Still, I loved how big his hoodie was, how it covered me from my shoulders almost down to my knees. The fleecy inside was soft and snuggly against my skin. I had no idea how it felt to be held in Finn's arms, but in the moment, the next best thing was being wrapped in his clothes.

What was wrong with me?

He had a history with my archnemesis, one that appeared to be friendly at least, more than friends at worst.

The thought soured the coffee in my stomach.

Yet I continued to wear his hoodie right up until it was time to meet Jamaica for dinner before our weekly RA meeting with the dorm supervisor. When I returned to my room late in the evening, I glared at the piece of clothing draped over my desk chair. Yet it seemed I had no willpower when I caught a faint whiff of Finn's woodsy cologne. Slipping the offending item of clothing over my head, I reveled in its softness and the way it made me feel protected somehow.

Gathering my books, I flopped onto my bed to study...

... And awoke curled up in a little ball inside Finn McCabe's clothes when my alarm went off the next morning.

"Seriously, Chess?" I growled as I stared down at myself. "Seriously?"

I tugged the hoodie over my head and tossed it over the back of my desk chair, slipped on my bathrobe, grabbed my toiletries bag and towel, and headed to the shower. As I let the hot water sluice over my body, I chastised myself for my lack of self-control, my lack of focus. What was it about that one man that had me behaving like a lovestruck adolescent? Never had I worn a guy's clothes even when I was dating someone. No matter how hard I tried, I couldn't make sense of my attachment to that hoodie. It went beyond explanation.

"You okay, Chessly?" Hazel, a freshman on my floor, asked when I stepped out of the shower.

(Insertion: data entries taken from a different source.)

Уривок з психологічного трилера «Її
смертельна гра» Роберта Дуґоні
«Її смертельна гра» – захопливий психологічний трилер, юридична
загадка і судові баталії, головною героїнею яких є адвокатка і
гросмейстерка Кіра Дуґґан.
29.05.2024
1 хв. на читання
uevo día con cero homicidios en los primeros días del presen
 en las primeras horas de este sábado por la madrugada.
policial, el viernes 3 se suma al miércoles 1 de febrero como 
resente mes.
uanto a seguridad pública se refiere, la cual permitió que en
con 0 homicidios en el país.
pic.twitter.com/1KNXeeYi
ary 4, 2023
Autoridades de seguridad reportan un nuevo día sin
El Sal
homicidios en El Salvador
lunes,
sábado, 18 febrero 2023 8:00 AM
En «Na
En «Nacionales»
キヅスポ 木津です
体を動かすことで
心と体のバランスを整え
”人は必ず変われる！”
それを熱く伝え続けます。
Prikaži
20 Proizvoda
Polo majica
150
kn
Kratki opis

"Of course," I said, but the growl in my response sort of echoed in the tiled space of the community bathroom. No wonder she backed up. Toning it down, I added, "I'm just talking to myself. Don't mind me."

All the way back to my room I was shaking my head at my own ridiculousness. Somehow Finn McCabe had slipped under my skin. The question was, what was I going to do about it?

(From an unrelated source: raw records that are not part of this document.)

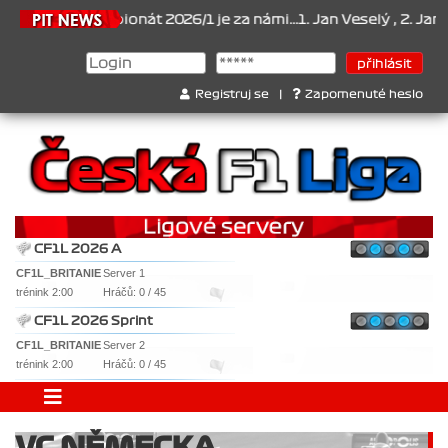
6
Šampionát 2026/1 je za námi...1. Jan Veselý , 2. Jan Nováček , 
Registruj se
|
Zapomenuté heslo
CF1L 2026 A
CF1L_BRITANIE
Server 1
trénink 2:00
Hráčů: 0 / 45
CF1L 2026 Sprint
CF1L_BRITANIE
Server 2
trénink 2:00
Hráčů: 0 / 45
VC NĚMECKA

By the time I'd finished classes for the day, I had a plan. I'd bag up Finn's hoodie and give it to Jamaica to return to him the next time she went over to study with Callahan. But when I ran the idea past her when I met Saylor and her for coffee in the Union before Jamaica's shift at the Sweet Shop, she laughed.

"I heard all about how panicked Finn was after he got rid of Tory and her posse and came looking for you, only to discover you'd left the party." She blew over her coffee and sipped, her eyes sparkling as she traded glances with Saylor. "Whatever happened between you two that night, you're not hiding from it behind me. Especially not after all the grief you've given me about Callahan."

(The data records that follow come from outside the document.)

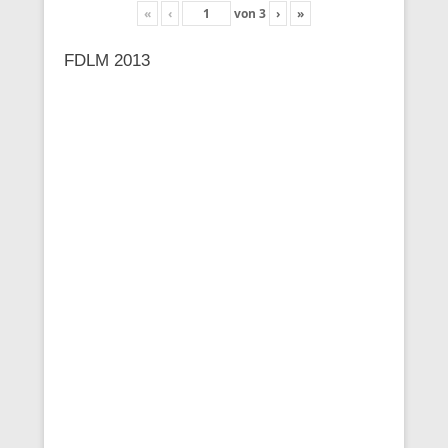
«
‹
von
3
›
»
FDLM 2013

"Jamaica." I injected sternness into my tone. "For a guy who's always laser-focused on executing his assignment during any given play on the field, Finn is woefully indecisive."

My friends traded smirks, and Jamaica said, "That's specific."

"The other night at the party he had the choice between Tory and me. He didn't decide, which is a kind of a decision anyway. I left because I happened to catch Axel and Drake on their way out, and they said they'd give me a ride. I forgot I was still wearing Finn's hoodie until Drake pointed it out as I stepped out of Axel's car at the dorm." I blew out a breath. "It was a silly oversight—one that you can help me fix." I shot her puppy-dog eyes over the rim of my cup. "It's not a huge ask when you're over at their house all the time."

Resting her elbow on the table and planting her chin in her upturned palm, Jamaica shot Saylor an incredulous look. "Can you imagine the disappointment on Finn's face if I hand him his hoodie?"

Mimicking Jamaica's stance, Saylor shot back, "Poor guy. The wild-eyed way he came steaming into the kitchen looking for Chess had everyone feeling sorry for him." She shifted her gaze to me. "Now we're all on Team Finn." Sitting back against her chair, she grinned. "You, and only you, can return the clothes you pilfered from the guy." She shrugged. "Who knows? Maybe he's made the right decision by now."